Hamid Hayat was a poor, unmotivated student who became known as a fabulist during his first residence in Pakistan. In summer 2002, at the mosque his family attended in Lodi, he was befriended by Naseem Khan, a Pakistani-born FBI informant; Hamid Hayat expressed approval of the killing of Daniel Pearl by Pakistani terrorists, saying "That was a good job they did. Now they can't send one Jewish person to Pakistan", showed Khan a scrapbook of newspaper clippings about Pakistani politics and Islamic fundamentalism, and falsely told him that his grandfather's madrassa had terrorist connections, that he knew about a terrorist training camp in Mansehra District, and that he planned to attend such a camp himself when his family returned to Pakistan. He also told an undercover FBI agent that his uncle was king of Pakistan. Khan called Hamid Hayat while he was in Pakistan and upbraided him for not following through with his pledge to attend a terrorist training camp; Hayat later said that he had told Khan that he had lied about intending to do so.

==Terrorism charges and trials==
When the Hayats returned to the United States in May 2005, the second leg of their flight was diverted to Tokyo, where they were removed from the aircraft and an FBI agent questioned Hamid Hayat about possible terrorist associations; they were allowed to continue to California. On June 3, FBI agents came to the family house in Lodi and questioned Hamid, who was working at a warehouse packing cherries, as well as his father. Both men presented themselves the following day at the FBI office in Sacramento, where Hamid was questioned for 16 hours without a lawyer. He eventually stopped denying and confessed to having attended a terrorist training camp near Balakot, later described by James Wedick, a former FBI agent who assisted his defense in his retrial, as the "sorriest confession" he had ever seen, coaxed with leading questions. Recording did not start until Hamid began to confess. (In response to an interview with Wedick aired on the PBS program Frontline in 2006, the FBI responded that the portions of the interview critiqued by Wedick had been mostly conducted after the confession, in an effort to gain a better understanding of any terrorism threats and to fill in the intelligence picture.) The FBI later said that they had not investigated Hamid's activities in Pakistan because they did not have resources there; Wedick also said that there were joint FBI-Pakistani investigations of terrorism under way at the time.

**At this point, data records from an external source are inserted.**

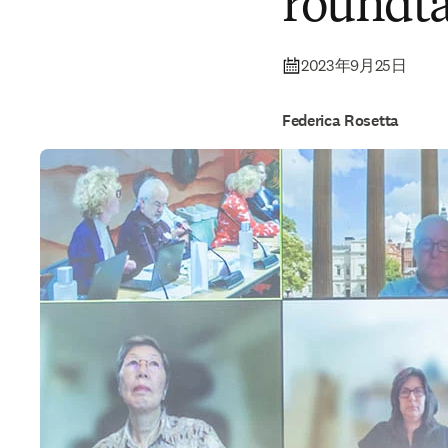
roundta
2023年9月25日
Federica Rosetta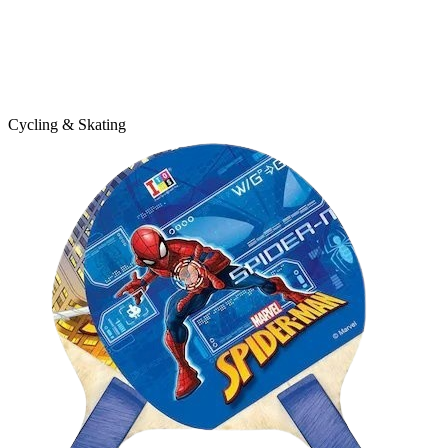
Cycling & Skating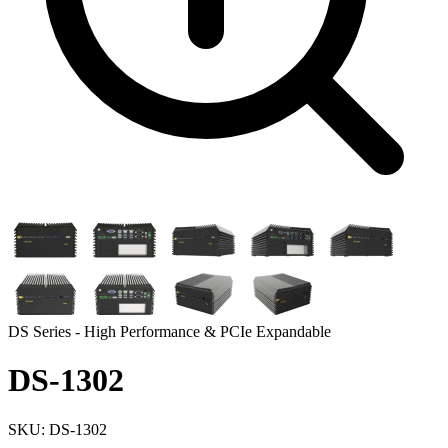
DS Series - High Performance & PCIe Expandable
DS-1302
SKU: DS-1302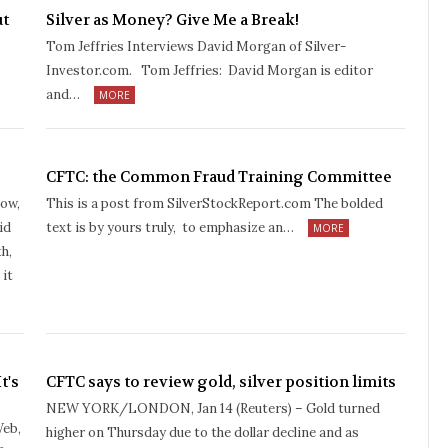
ut
Silver as Money? Give Me a Break!
Tom Jeffries Interviews David Morgan of Silver-
Investor.com. Tom Jeffries: David Morgan is editor
and…
MORE
CFTC: the Common Fraud Training Committee
pow,
This is a post from SilverStockReport.com The bolded
id
text is by yours truly, to emphasize an…
MORE
h,
 it
t's
CFTC says to review gold, silver position limits
NEW YORK/LONDON, Jan 14 (Reuters) – Gold turned
Web,
higher on Thursday due to the dollar decline and as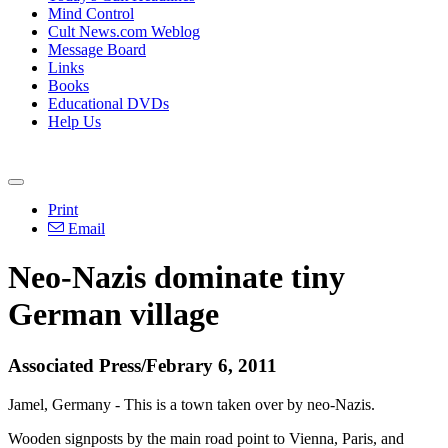
Mind Control
Cult News.com Weblog
Message Board
Links
Books
Educational DVDs
Help Us
Print
Email
Neo-Nazis dominate tiny
German village
Associated Press/Febrary 6, 2011
Jamel, Germany - This is a town taken over by neo-Nazis.
Wooden signposts by the main road point to Vienna, Paris, and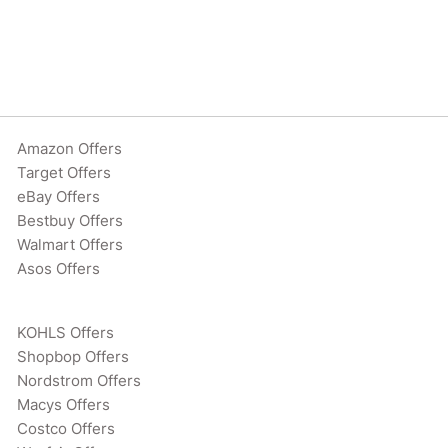
Amazon Offers
Target Offers
eBay Offers
Bestbuy Offers
Walmart Offers
Asos Offers
KOHLS Offers
Shopbop Offers
Nordstrom Offers
Macys Offers
Costco Offers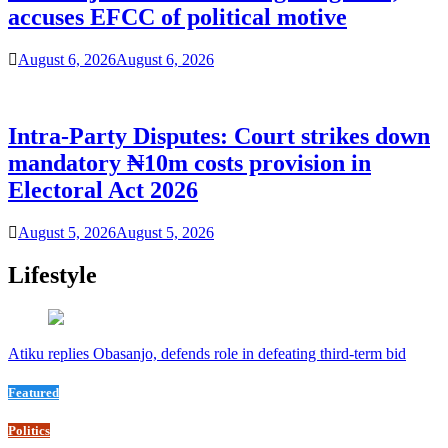
accuses EFCC of political motive
August 6, 2026
August 6, 2026
Intra-Party Disputes: Court strikes down
mandatory ₦10m costs provision in
Electoral Act 2026
August 5, 2026
August 5, 2026
Lifestyle
Atiku replies Obasanjo, defends role in defeating third-term bid
Featured
Politics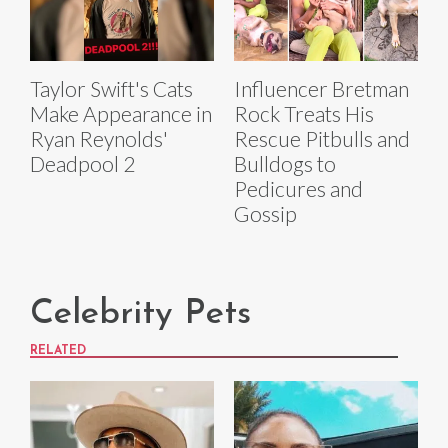
Taylor Swift's Cats
Influencer Bretman
Make Appearance in
Rock Treats His
Ryan Reynolds'
Rescue Pitbulls and
Deadpool 2
Bulldogs to
Pedicures and
Gossip
Celebrity Pets
RELATED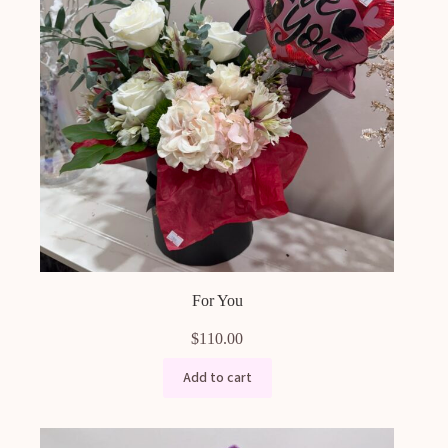
For You
$
110.00
Add to cart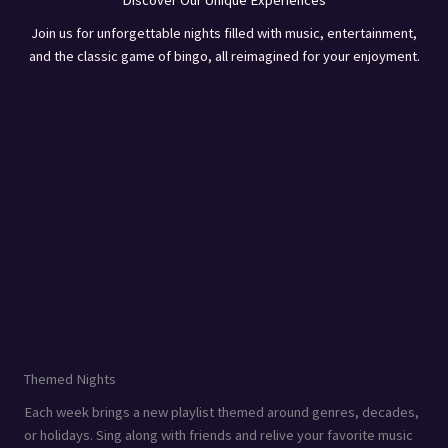
Discover Our Unique Experiences
Join us for unforgettable nights filled with music, entertainment,
and the classic game of bingo, all reimagined for your enjoyment.
Themed Nights
Each week brings a new playlist themed around genres, decades,
or holidays. Sing along with friends and relive your favorite music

After being told his son had confessed, Umer Hayat also confessed, but described the training camp in a way that was difficult to reconcile with Hamid's statements.

In a news conference on June 8, 2005, U.S. Attorney McGregor Scott, in charge of the Lodi investigation, spoke of an Al-Qaeda cell operating in Lodi that had been planning attacks on civilian targets such as grocery stores. In addition to Umer and Hamid Hayat, three others were originally accused of being part of the purported terrorist cell, but were deported without charges, including the Lodi mosque's two imams, who were Pakistanis in the United States on religious worker visas.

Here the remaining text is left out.